▶ [Exercise objective] Show each line of the data below that has the string "cosmology" in it.

Data entries
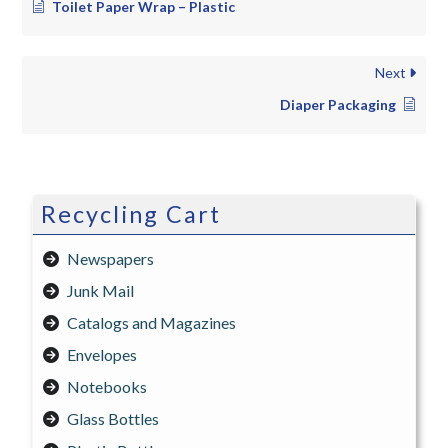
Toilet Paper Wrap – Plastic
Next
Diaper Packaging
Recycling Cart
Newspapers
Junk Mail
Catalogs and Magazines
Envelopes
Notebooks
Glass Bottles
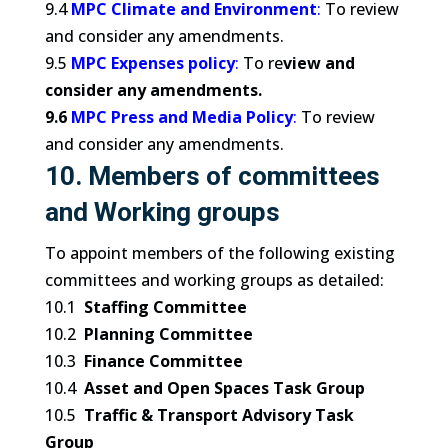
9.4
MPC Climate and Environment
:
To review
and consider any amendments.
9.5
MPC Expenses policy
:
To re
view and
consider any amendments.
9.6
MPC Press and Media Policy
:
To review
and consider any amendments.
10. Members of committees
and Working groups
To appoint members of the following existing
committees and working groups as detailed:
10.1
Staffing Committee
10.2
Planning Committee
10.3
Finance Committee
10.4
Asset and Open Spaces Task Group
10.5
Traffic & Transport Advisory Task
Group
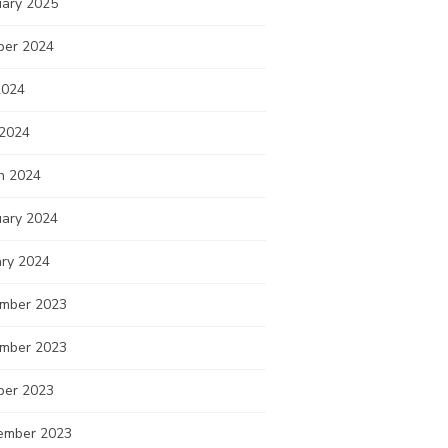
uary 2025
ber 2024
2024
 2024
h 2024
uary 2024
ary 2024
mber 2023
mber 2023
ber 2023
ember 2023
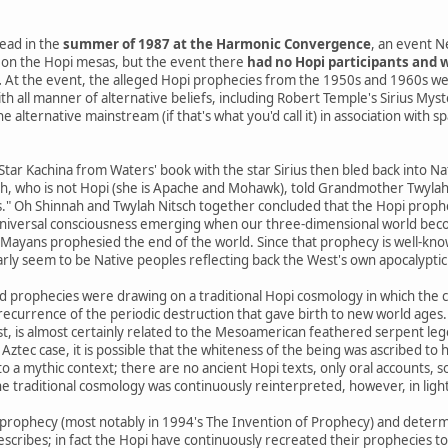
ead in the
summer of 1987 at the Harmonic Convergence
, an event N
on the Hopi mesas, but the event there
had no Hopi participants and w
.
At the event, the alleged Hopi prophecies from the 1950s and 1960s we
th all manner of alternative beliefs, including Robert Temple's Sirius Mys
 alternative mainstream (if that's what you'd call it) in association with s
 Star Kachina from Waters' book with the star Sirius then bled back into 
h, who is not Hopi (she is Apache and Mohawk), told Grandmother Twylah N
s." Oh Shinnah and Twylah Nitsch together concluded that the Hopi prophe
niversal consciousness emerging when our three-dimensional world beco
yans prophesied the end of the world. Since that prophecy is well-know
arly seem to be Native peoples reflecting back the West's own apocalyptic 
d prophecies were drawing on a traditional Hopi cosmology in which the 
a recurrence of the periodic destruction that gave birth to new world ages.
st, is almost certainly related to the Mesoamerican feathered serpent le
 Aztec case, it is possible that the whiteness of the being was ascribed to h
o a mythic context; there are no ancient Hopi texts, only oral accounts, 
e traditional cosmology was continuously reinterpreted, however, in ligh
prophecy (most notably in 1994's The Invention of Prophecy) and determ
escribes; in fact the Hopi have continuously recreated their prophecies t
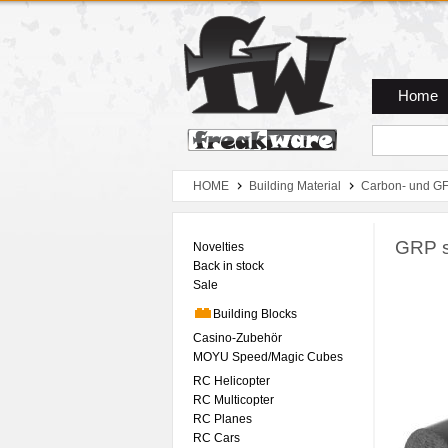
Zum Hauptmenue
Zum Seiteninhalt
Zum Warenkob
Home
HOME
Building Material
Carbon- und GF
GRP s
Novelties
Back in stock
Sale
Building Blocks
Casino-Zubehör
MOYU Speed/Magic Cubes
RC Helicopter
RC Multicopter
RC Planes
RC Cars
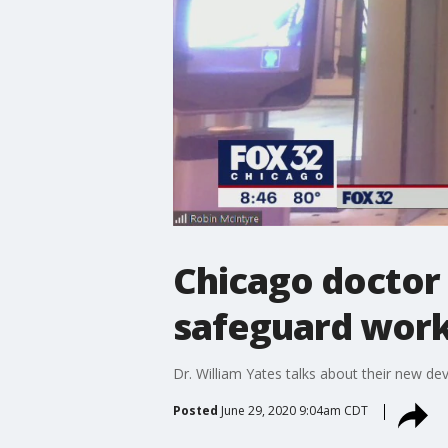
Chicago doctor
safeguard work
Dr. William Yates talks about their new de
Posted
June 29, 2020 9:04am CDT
==
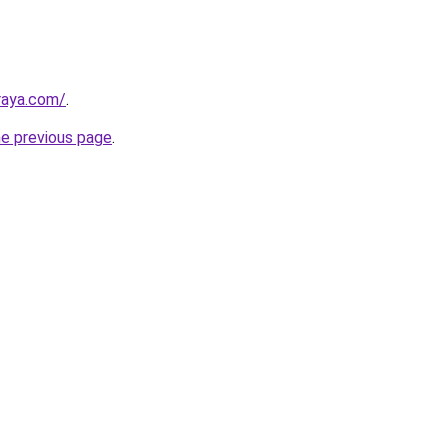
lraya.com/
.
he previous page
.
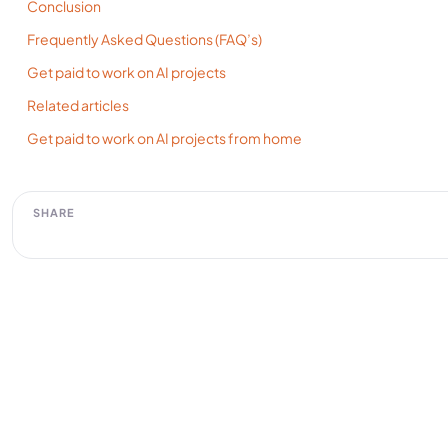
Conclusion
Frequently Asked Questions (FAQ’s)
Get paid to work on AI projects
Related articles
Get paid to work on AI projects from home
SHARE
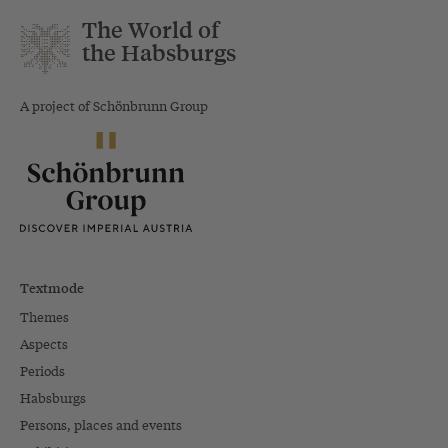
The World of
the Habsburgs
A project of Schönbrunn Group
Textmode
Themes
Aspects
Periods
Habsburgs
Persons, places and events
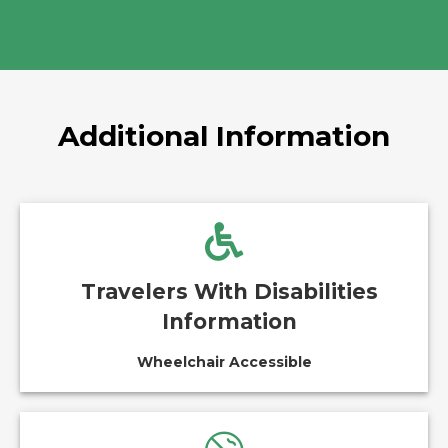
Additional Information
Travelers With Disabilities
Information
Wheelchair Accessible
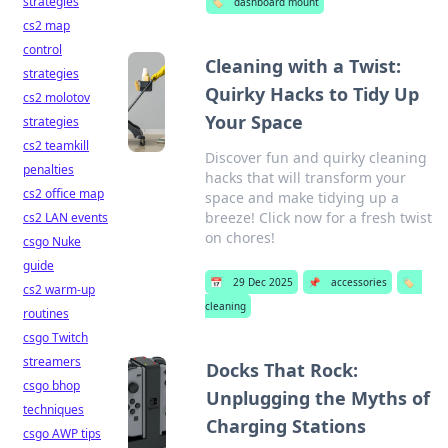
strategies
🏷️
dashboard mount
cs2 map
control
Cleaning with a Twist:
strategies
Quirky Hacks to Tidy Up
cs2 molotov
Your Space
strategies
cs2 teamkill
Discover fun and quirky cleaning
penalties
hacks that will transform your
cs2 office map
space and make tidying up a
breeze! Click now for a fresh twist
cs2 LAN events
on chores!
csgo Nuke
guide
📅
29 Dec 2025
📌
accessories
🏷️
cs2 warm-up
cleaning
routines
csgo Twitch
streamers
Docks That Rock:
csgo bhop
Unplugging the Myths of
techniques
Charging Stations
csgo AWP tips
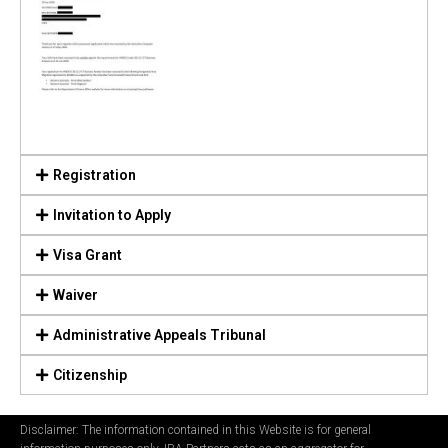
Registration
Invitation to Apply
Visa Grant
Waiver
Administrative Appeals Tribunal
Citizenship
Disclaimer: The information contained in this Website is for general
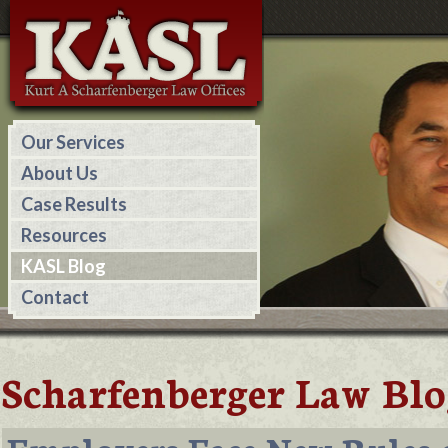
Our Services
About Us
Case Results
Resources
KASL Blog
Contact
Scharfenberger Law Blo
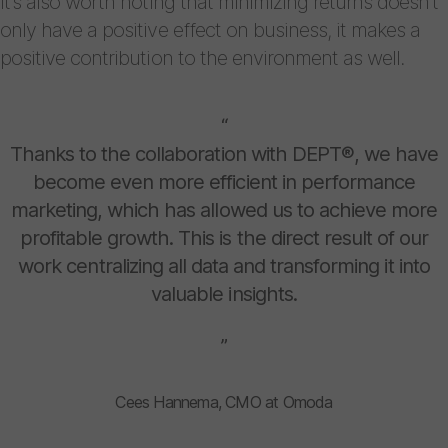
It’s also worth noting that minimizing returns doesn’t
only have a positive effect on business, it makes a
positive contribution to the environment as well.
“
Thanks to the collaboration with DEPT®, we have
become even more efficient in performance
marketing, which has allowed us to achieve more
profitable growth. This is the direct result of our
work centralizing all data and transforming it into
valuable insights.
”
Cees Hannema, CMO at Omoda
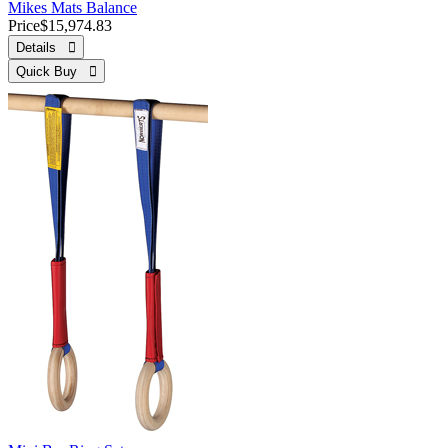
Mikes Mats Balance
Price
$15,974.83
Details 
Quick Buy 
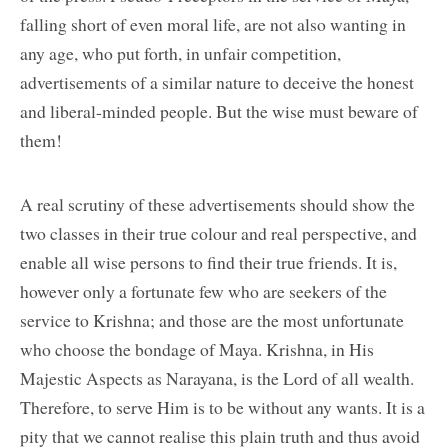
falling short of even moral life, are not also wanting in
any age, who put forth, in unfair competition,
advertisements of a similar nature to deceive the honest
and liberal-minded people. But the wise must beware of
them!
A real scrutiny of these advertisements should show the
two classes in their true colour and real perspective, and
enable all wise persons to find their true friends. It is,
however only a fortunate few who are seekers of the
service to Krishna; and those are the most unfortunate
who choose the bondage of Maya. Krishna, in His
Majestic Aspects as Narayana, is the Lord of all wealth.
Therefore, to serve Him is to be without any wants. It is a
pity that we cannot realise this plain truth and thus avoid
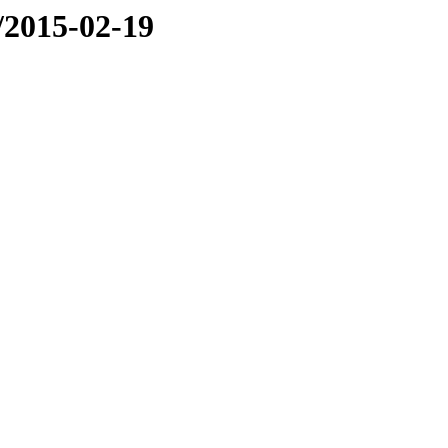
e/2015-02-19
* * *
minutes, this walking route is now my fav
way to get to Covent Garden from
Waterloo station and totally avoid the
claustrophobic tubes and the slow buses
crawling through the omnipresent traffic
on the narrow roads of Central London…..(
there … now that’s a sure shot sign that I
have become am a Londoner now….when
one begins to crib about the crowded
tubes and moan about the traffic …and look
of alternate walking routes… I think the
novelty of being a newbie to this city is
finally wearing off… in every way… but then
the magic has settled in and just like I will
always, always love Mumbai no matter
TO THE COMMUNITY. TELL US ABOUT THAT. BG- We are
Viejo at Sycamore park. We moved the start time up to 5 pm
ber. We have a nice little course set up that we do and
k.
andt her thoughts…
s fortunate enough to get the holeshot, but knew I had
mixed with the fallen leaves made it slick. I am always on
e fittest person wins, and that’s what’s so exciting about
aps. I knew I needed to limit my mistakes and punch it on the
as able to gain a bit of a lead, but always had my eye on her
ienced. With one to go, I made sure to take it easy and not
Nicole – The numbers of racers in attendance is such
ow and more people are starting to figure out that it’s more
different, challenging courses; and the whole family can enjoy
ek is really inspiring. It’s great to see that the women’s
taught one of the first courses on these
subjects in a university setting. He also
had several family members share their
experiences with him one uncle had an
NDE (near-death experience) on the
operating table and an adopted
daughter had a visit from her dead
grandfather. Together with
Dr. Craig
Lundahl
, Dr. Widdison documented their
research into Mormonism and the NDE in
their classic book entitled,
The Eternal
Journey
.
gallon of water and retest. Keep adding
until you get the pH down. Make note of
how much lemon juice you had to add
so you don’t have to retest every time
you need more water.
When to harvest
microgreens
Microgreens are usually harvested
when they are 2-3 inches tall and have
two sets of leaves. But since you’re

▶ [Solution to this exercise]
d prophecies were drawing on a traditional Hopi cosmology in which the 
e traditional cosmology was continuously reinterpreted, however, in ligh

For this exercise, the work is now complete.